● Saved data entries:
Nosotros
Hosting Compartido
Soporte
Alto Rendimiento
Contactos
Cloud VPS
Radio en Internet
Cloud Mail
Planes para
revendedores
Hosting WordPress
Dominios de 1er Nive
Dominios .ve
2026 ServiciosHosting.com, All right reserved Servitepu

● Aim of the exercise: The data above should be returned in full, exactly as written.

● Completed exercise:
Nosotros
Hosting Compartido
Soporte
Alto Rendimiento
Contactos
Cloud VPS
Radio en Internet
Cloud Mail
Planes para
revendedores
Hosting WordPress
Dominios de 1er Nive
Dominios .ve
2026 ServiciosHosting.com, All right reserved Servitepu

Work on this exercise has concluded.